### RECORD EXCERPTS
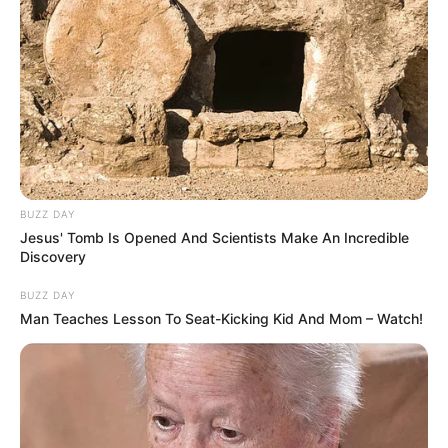
(foto: unsplash/thomas tucker)
Pizza termahal di dunia yang pernah ada diciptakan oleh Renato
Viola, seorang koki pizza asal Italia.
BUZZ DAY
Jesus' Tomb Is Opened And Scientists Make An Incredible
Discovery
BUZZ DAY
Man Teaches Lesson To Seat-Kicking Kid And Mom – Watch!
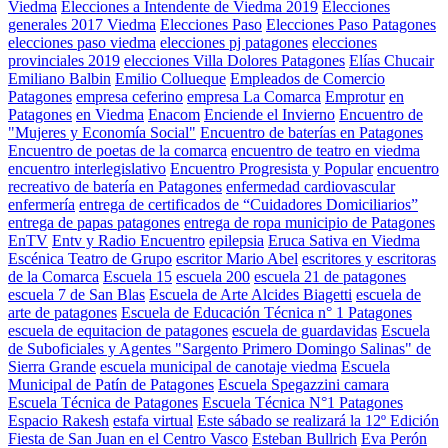
Viedma
Elecciones a Intendente de Viedma 2019
Elecciones
generales 2017 Viedma
Elecciones Paso
Elecciones Paso Patagones
elecciones paso viedma
elecciones pj patagones
elecciones
provinciales 2019
elecciones Villa Dolores Patagones
Elías Chucair
Emiliano Balbin
Emilio Collueque
Empleados de Comercio
Patagones
empresa ceferino
empresa La Comarca
Emprotur
en
Patagones
en Viedma
Enacom
Enciende el Invierno
Encuentro de
"Mujeres y Economía Social"
Encuentro de baterías en Patagones
Encuentro de poetas de la comarca
encuentro de teatro en viedma
encuentro interlegislativo
Encuentro Progresista y Popular
encuentro
recreativo de batería en Patagones
enfermedad cardiovascular
enfermería
entrega de certificados de “Cuidadores Domiciliarios”
entrega de papas patagones
entrega de ropa municipio de Patagones
EnTV
Entv y Radio Encuentro
epilepsia
Eruca Sativa en Viedma
Escénica Teatro de Grupo
escritor Mario Abel
escritores y escritoras
de la Comarca
Escuela 15
escuela 200
escuela 21 de patagones
escuela 7 de San Blas
Escuela de Arte Alcides Biagetti
escuela de
arte de patagones
Escuela de Educación Técnica n° 1 Patagones
escuela de equitacion de patagones
escuela de guardavidas
Escuela
de Suboficiales y Agentes "Sargento Primero Domingo Salinas" de
Sierra Grande
escuela municipal de canotaje viedma
Escuela
Municipal de Patín de Patagones
Escuela Spegazzini camara
Escuela Técnica de Patagones
Escuela Técnica N°1 Patagones
Espacio Rakesh
estafa virtual
Este sábado se realizará la 12º Edición
Fiesta de San Juan en el Centro Vasco
Esteban Bullrich
Eva Perón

### EXERCISE OBJECTIVE
Copy out the listing word for word and skip its pictures.

### TASK RESPONSE
(foto: unsplash/thomas tucker)
Pizza termahal di dunia yang pernah ada diciptakan oleh Renato
Viola, seorang koki pizza asal Italia.
BUZZ DAY
Jesus' Tomb Is Opened And Scientists Make An Incredible
Discovery
BUZZ DAY
Man Teaches Lesson To Seat-Kicking Kid And Mom – Watch!
Viedma
Elecciones a Intendente de Viedma 2019
Elecciones
generales 2017 Viedma
Elecciones Paso
Elecciones Paso Patagones
elecciones paso viedma
elecciones pj patagones
elecciones
provinciales 2019
elecciones Villa Dolores Patagones
Elías Chucair
Emiliano Balbin
Emilio Collueque
Empleados de Comercio
Patagones
empresa ceferino
empresa La Comarca
Emprotur
en
Patagones
en Viedma
Enacom
Enciende el Invierno
Encuentro de
"Mujeres y Economía Social"
Encuentro de baterías en Patagones
Encuentro de poetas de la comarca
encuentro de teatro en viedma
encuentro interlegislativo
Encuentro Progresista y Popular
encuentro
recreativo de batería en Patagones
enfermedad cardiovascular
enfermería
entrega de certificados de “Cuidadores Domiciliarios”
entrega de papas patagones
entrega de ropa municipio de Patagones
EnTV
Entv y Radio Encuentro
epilepsia
Eruca Sativa en Viedma
Escénica Teatro de Grupo
escritor Mario Abel
escritores y escritoras
de la Comarca
Escuela 15
escuela 200
escuela 21 de patagones
escuela 7 de San Blas
Escuela de Arte Alcides Biagetti
escuela de
arte de patagones
Escuela de Educación Técnica n° 1 Patagones
escuela de equitacion de patagones
escuela de guardavidas
Escuela
de Suboficiales y Agentes "Sargento Primero Domingo Salinas" de
Sierra Grande
escuela municipal de canotaje viedma
Escuela
Municipal de Patín de Patagones
Escuela Spegazzini camara
Escuela Técnica de Patagones
Escuela Técnica N°1 Patagones
Espacio Rakesh
estafa virtual
Este sábado se realizará la 12º Edición
Fiesta de San Juan en el Centro Vasco
Esteban Bullrich
Eva Perón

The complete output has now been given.